Image as Set of Points - ICLR'23 [Oral, Top5%]
by Xu Ma*, Yuqian Zhou*, Huan Wang, Can Qin, Bin Sun, Chang Liu, Yun Fu.
- Feb/24/2024: Re-train all models with better results, updated the link to google drive (smilelab webpage broken).
- release codes/ checkpoints for CoC without region partition (re-trained with updated codes, get better results)
- release the visualization script.
torch>=1.7.0; torchvision>=0.8.0; pyyaml; timm==0.6.13; einops; apex-amp (if you want to use fp16);
data prepare: ImageNet with the following folder structure, you can extract ImageNet by this script.
│imagenet/
├──train/
│ ├── n01440764
│ │ ├── n01440764_10026.JPEG
│ │ ├── n01440764_10027.JPEG
│ │ ├── ......
│ ├── ......
├──val/
│ ├── n01440764
│ │ ├── ILSVRC2012_val_00000293.JPEG
│ │ ├── ILSVRC2012_val_00002138.JPEG
│ │ ├── ......
│ ├── ......
We update the new checkpoints and logs (fix bugs, FC implementation). Feel free to download.

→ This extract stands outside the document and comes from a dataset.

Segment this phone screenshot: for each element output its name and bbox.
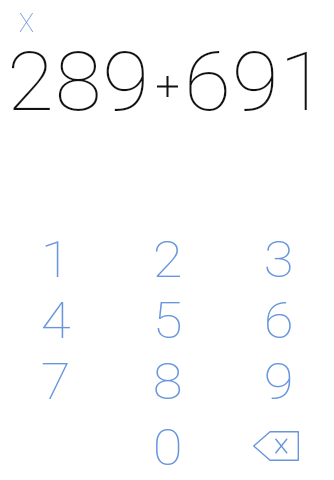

Model | #params | Image resolution | Top1 Acc | Throughtput | Download (updated link with higher acc.) |
---|---|---|---|---|---|
ContextCluster-tiny | 5.3M | 224 | 73.2 | 518.4 | [checkpoint & logs] |
ContextCluster-tiny_plain (w/o region partition) | 5.3M | 224 | 73.8 | - | [checkpoint & logs] |
ContextCluster-small | 14.0M | 224 | 78.1 | 513.0 | [checkpoint & logs] |
ContextCluster-medium | 27.9M | 224 | 81.2 | 325.2 | [checkpoint & logs] |
To evaluate our Context Cluster models, run:
MODEL=coc_tiny #{tiny, tiny2 small, medium}
python3 validate.py /path/to/imagenet --model $MODEL -b 128 --checkpoint {/path/to/checkpoint}
We show how to train Context Cluster on 8 GPUs. The relation between learning rate and batch size is lr=bs/1024*1e-3. For convenience, assuming the batch size is 1024, then the learning rate is set as 1e-3 (for batch size of 1024, setting the learning rate as 2e-3 sometimes sees better performance).

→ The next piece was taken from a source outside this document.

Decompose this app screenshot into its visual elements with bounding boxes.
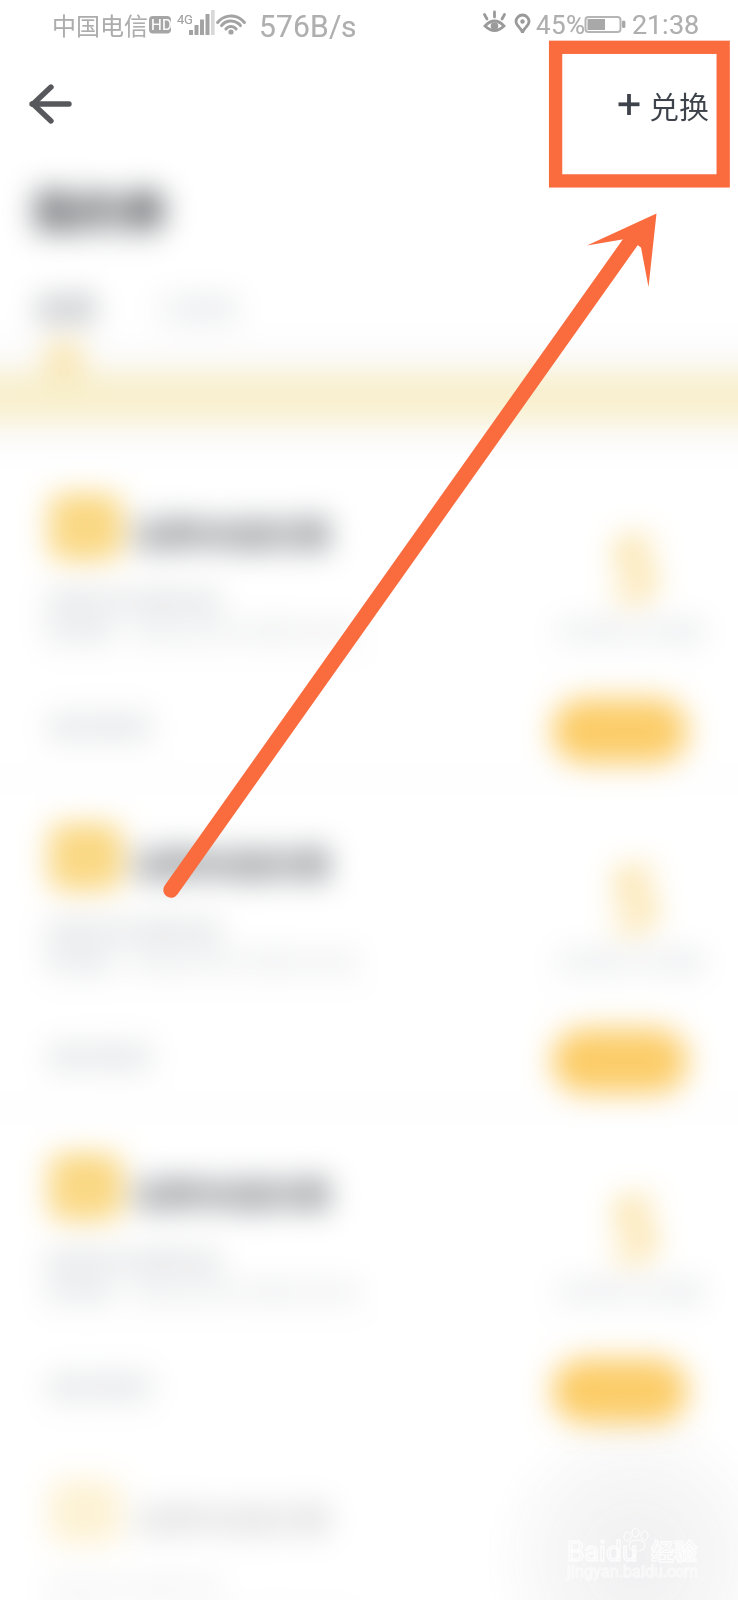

MODEL=coc_tiny # coc variants
DROP_PATH=0.1 # drop path rates
python3 -m torch.distributed.launch --nproc_per_node=8 train.py --data_dir /dev/shm/imagenet --model $MODEL -b 128 --lr 1e-3 --drop-path $DROP_PATH --amp
We provide a script to visualize the clustering results of CoC for a given stage, block, head.

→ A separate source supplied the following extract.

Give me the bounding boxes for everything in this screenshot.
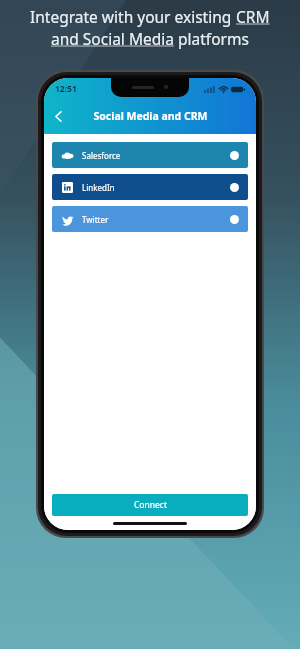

Different layers/heads will present different clustering patterns.
# Use example (generated image will saved to images/cluster_vis/{model}):
python cluster_visualize.py --image {path_to_image} --model {model} --checkpoint {path_to_checkpoint} --stage {stage} --block {block} --head {head}
See folder pointcloud for point cloud classification taks on ScanObjectNN.
See folder detection for Detection and instance segmentation tasks on COCO.
See folder segmentation for Semantic Segmentation task on ADE20K.
@inproceedings{ma2023image,
title={Image as Set of Points},
author={Xu Ma and Yuqian Zhou and Huan Wang and Can Qin and Bin Sun and Chang Liu and Yun Fu},
booktitle={The Eleventh International Conference on Learning Representations},
year={2023},
url={https://openreview.net/forum?id=awnvqZja69}
}
Our implementation is mainly based on the following codebases. We gratefully thank the authors for their wonderful works.
pointMLP, poolformer, pytorch-image-models, mmdetection, mmsegmentation.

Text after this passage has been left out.